RPC-Based Distributed Pipeline
Using PyTorch’s RPC framework enables true multi-process or multi-machine pipelines. Each model segment is hosted on a remote worker, and communication is managed via RRef (Remote References):
class Shard(nn.Module):
def __init__(self, layers, device):
super().__init__()
self.net = layers.to(device)
self.device = device
def forward(self, x_rref):
x = x_rref.to_here().to(self.device)
return self.net(x).cpu()
class DistributedPipeline(nn.Module):
def __init__(self, workers):
super().__init__()
self.shard0 = rpc.remote(workers[0], Shard, args=(stage0, "cuda:0"))
self.shard1 = rpc.remote(workers[1], Shard, args=(stage1, "cuda:1"))
def forward(self, x):
futures = []
for micro_batch in x.split(micro_batch_size):
rref = RRef(micro_batch)
out0 = self.shard0.remote().forward(rref)
out1 = self.shard1.rpc_async().forward(out0)
futures.append(out1)
return torch.cat(torch.futures.wait_all(futures))
Training integrates dist_autograd and DistributedOptimizer to handle gradients and parameter updates across workers transparently.

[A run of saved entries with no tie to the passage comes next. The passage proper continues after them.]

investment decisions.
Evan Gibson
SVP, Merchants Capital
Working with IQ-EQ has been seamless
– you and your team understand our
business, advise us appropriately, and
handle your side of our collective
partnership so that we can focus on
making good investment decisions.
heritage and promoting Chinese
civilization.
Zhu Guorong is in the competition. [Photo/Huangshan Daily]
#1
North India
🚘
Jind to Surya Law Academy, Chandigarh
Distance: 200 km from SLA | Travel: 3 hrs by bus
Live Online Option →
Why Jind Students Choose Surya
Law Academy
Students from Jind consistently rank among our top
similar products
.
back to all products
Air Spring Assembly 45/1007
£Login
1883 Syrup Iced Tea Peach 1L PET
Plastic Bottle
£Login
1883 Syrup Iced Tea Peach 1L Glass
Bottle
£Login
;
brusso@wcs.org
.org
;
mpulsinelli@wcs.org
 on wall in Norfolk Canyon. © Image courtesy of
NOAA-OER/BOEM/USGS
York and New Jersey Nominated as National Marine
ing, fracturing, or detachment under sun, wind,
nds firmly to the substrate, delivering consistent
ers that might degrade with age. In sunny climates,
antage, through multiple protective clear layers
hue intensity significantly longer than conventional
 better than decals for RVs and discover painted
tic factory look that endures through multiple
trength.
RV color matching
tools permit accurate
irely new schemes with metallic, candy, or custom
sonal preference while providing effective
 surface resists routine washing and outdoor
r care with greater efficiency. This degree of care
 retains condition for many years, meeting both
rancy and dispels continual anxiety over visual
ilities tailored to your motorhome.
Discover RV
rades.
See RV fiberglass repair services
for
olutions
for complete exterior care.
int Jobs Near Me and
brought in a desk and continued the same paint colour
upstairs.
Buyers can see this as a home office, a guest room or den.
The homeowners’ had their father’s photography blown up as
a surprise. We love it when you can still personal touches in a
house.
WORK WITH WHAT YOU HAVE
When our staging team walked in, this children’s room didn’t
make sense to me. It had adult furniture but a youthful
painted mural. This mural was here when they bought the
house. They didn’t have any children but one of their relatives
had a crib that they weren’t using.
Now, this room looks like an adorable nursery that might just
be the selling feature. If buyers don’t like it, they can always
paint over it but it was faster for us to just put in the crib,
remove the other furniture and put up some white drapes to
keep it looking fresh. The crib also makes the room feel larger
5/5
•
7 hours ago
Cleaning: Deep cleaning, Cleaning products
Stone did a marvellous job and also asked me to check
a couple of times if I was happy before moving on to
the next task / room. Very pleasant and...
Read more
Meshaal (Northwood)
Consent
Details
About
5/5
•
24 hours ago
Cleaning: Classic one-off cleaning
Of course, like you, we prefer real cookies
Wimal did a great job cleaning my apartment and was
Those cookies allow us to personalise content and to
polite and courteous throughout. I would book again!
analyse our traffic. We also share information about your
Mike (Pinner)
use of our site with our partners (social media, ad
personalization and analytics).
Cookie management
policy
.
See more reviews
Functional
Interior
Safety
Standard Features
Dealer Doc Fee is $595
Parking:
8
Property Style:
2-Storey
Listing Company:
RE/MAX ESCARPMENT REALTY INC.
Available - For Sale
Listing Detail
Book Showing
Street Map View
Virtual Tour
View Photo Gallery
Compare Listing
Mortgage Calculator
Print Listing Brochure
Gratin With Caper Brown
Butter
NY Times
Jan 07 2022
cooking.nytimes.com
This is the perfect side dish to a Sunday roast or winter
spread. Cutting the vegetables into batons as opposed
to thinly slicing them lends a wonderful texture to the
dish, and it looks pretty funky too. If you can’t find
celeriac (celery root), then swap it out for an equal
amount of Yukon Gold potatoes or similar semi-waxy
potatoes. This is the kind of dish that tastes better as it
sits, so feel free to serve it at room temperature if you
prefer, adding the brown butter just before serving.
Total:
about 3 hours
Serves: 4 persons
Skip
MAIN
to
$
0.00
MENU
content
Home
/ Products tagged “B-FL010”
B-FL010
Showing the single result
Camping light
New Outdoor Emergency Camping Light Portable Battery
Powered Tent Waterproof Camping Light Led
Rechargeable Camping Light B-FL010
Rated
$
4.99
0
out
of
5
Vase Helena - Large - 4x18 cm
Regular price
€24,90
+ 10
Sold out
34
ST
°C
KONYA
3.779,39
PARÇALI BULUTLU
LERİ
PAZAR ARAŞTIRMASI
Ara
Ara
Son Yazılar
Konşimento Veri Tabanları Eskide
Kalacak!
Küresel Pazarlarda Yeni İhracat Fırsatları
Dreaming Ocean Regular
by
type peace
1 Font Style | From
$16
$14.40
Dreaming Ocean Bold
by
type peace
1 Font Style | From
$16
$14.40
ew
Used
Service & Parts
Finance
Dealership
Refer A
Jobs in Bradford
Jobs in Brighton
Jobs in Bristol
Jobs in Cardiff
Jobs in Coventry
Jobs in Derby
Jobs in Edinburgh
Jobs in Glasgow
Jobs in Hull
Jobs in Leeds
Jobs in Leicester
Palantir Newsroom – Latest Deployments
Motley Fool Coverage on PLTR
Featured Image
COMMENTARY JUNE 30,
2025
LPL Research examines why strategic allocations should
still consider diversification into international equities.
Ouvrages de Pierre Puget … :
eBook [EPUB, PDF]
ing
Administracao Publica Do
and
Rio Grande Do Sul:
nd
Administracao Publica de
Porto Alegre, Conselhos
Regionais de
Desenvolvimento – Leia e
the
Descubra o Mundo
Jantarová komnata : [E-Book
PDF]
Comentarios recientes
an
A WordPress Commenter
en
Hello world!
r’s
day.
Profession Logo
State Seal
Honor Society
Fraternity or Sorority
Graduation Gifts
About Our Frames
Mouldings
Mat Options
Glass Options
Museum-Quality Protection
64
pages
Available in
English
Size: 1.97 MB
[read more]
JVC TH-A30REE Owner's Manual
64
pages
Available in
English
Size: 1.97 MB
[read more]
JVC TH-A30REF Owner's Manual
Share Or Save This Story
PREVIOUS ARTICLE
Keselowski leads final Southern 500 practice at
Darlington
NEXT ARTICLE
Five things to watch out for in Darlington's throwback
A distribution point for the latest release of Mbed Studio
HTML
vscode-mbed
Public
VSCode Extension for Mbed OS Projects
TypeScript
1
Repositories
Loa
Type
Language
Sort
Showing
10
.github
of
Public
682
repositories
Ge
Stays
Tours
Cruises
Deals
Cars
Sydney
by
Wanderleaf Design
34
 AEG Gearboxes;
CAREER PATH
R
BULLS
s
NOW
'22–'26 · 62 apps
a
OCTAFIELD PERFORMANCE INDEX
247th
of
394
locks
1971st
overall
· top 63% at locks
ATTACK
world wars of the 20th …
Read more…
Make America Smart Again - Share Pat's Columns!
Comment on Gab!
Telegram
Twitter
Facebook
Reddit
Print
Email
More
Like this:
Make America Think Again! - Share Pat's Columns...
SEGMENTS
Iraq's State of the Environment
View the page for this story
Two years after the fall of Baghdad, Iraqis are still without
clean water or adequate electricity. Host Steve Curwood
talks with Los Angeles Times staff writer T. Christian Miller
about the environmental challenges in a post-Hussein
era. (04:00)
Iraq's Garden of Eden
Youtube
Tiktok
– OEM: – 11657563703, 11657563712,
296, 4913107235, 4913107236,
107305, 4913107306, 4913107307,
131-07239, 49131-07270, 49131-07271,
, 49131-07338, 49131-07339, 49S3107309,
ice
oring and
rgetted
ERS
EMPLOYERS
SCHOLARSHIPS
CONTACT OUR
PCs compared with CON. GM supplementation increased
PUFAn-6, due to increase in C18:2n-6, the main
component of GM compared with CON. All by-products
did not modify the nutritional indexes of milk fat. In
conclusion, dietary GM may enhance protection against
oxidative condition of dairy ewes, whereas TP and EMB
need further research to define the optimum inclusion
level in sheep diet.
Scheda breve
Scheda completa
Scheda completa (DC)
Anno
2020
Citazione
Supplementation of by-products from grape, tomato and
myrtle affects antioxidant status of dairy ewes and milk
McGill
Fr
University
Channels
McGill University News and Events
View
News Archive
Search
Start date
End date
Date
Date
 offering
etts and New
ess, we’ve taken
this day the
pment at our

Using PyTorch’s Built-in Pipe
PyTorch provides a high-level Pipe API that automates much of the pipeline logic:
from torch.distributed.pipeline.sync import Pipe
# Initialize RPC
torch.distributed.rpc.init_rpc("worker", rank=0, world_size=1)
# Define sequential model with layers on different devices
model = nn.Sequential(
nn.Linear(16, 8).to('cuda:0'),
nn.Linear(8, 4).to('cuda:1')
)
# Wrap with Pipe
pipeline_model = Pipe(model, chunks=8)
# Run inference
input_tensor = torch.randn(16, 16).to('cuda:0')
output = pipeline_model(input_tensor).to_here()
The Pipe class internally manages micro-batching, device placement, and inter-device communication using RPC, offering a concise interface for pipeline parallelism.
In practice, pipeline parallelism is rarely used in isolation. Modern large-model training systems combine it with tensor parallelism (within a device) and data parallelism (across device groups) to maximize throughput and scalability.